All for what? You guessed it, for money. The TV rights fees, the obscene wages of top players and – let us not forget – directors led by Manchester United’s Edward Woodward on his £3million-plus per year.

Yet they all scream what a financial catastrophe it would be to stop playing. So why should football clubs be treated so differently from the thousands of shops, pubs, restaurants, gyms, hairdressers – to name but a few businesses – which are going bankrupt in the national interest? Or the millions of workers being made redundant and destitute?

If the clubs need to save cash, then furlough their celebrities in boots on the maximum £2,500 a month and see how they like it. Along with Mr Woodward and Co while they’re at it.

What is not so obvious is the Government’s hidden agenda. The pandering to football – which began with allowing Liverpool to host Atletico Madrid and thousands of their fans from Covid-polluted Spain for a Champions League match – is rank populism. Give the people something to cheer.

The opiate of the masses, football used to be called after the war. Now it is more likely to be the death of us.

This is not the only ‘elite’ sport being given special dispensation – athletes booked for the Tokyo Olympics, which may not happen, will seemingly jump the vaccination queue – but it is the most prolific and increasingly the most virus prevalent. And at least some other disciplines are putting football to shame by tightening their safeguards.
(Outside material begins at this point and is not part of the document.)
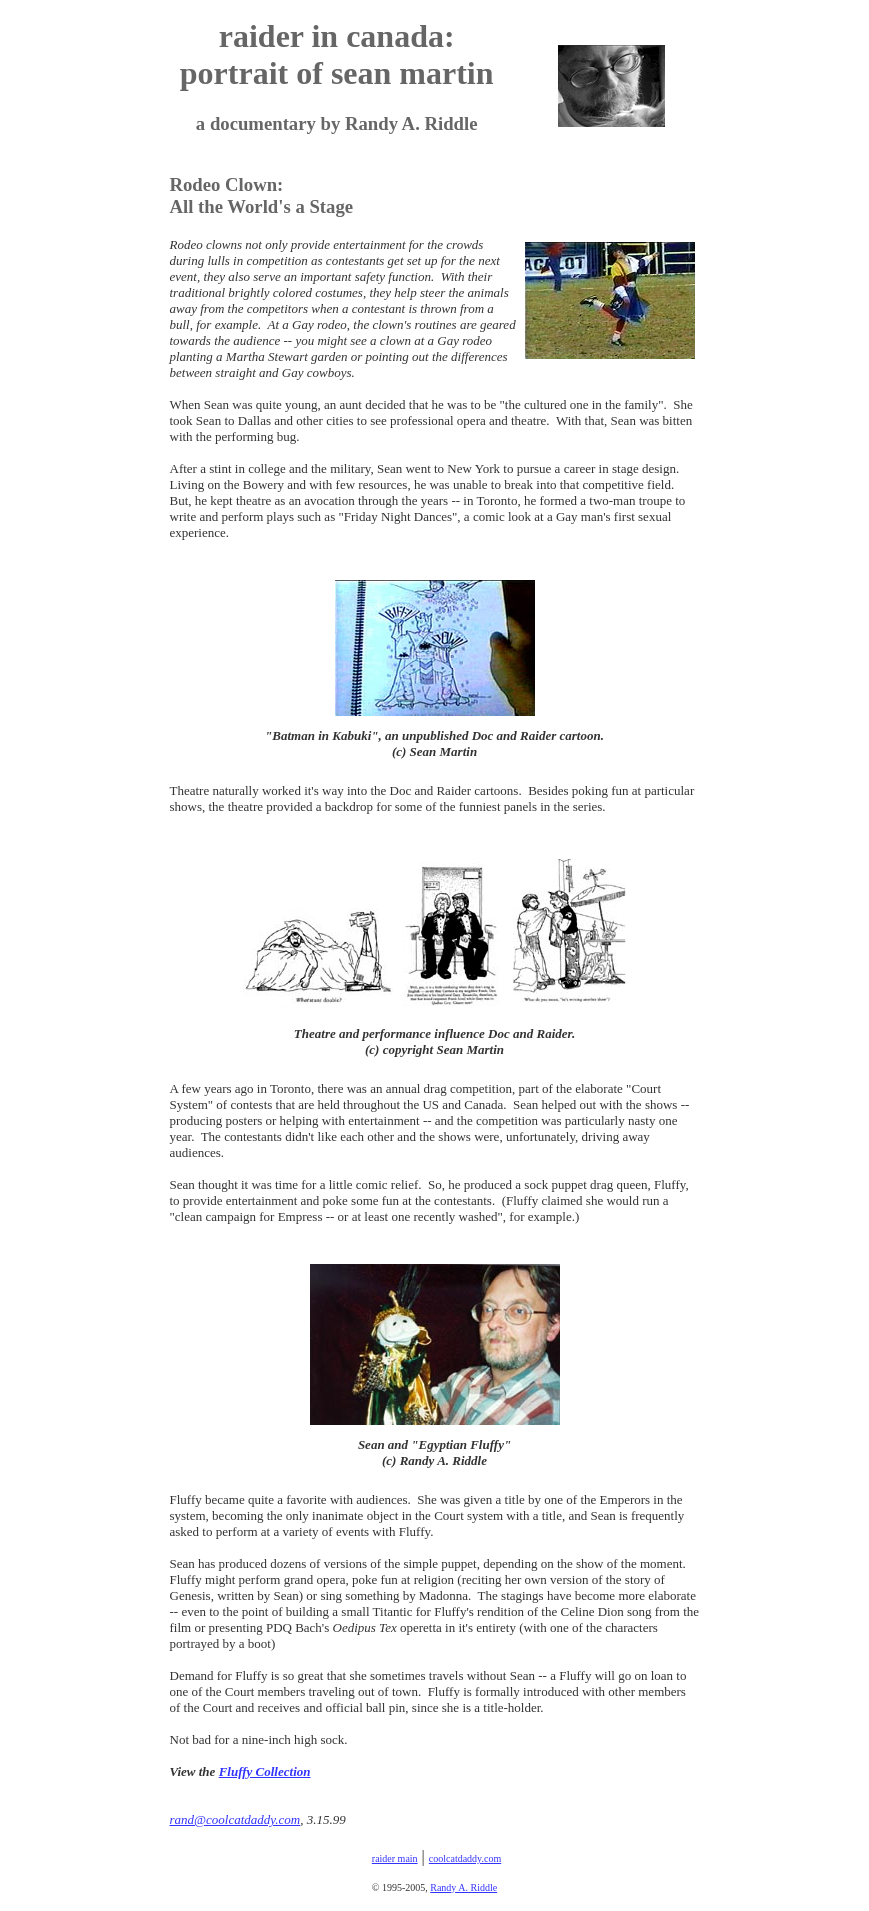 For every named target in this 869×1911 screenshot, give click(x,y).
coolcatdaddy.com (465, 1858)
British boxing has led the way by suspending all activity until the end of January, at the earliest. Rugby’s ban on final whistle handshakes is not much more than a gesture in a game of scrums, mauls and rucks but it is a damn sight more than football is doing to curb celebrations.

Last March thousands of Atletico Madrid fans were allowed to travel to Anfield for their Champions League clash at Liverpool – despite Spain’s ever-growing Covid-19 cases back then

Yet who dares to speak out? Only Sam Allardyce, back in management with West Bromwich Albion, who urged the game to take a circuit-breaker as the Covid outbreak spread.

Freedom of speech became a collateral casualty of coronavirus as the Premier League wrote to its clubs to make it clear they will not suspend the top-flight season. This is sinister.

Virtual silence, also, from the Premier League and the FA as they hid behind legal technicalities while refraining from condemnation or sanctioning for outrageous breaches of pandemic protocol by their rich and famous. ‘It’s up to the clubs,’ they chorused. Fat chance there, as the offenders promptly appear on team sheets.

Never mind that every match cancelled, postponed or even played with Covid-weakened teams further accelerates the loss of integrity in all competitions. Nor does anyone in football seem to realise that public confidence and enthusiasm is being eroded by every match played in the artificial sterility of matches devoid of fans and atmosphere.

West Brom’s Sam Allardyce, 66, is the only Premier League boss calling for a circuit-breaker

I am one of millions steeped in this great game. My grandfather played for Bury in their pomp and had me kicking a ball as soon as I could stand. But we want to see football played the way it always has been, for the thrills, the courage, the glory, the endeavour. Not just for the filthy lucre.

Until that becomes possible once more, this deadly nonsense has to stop.

As the risk to public health worsens it won’t be merely an asterisk which needs to appear alongside the roster of champions and cup-winners. It will be a gravestone.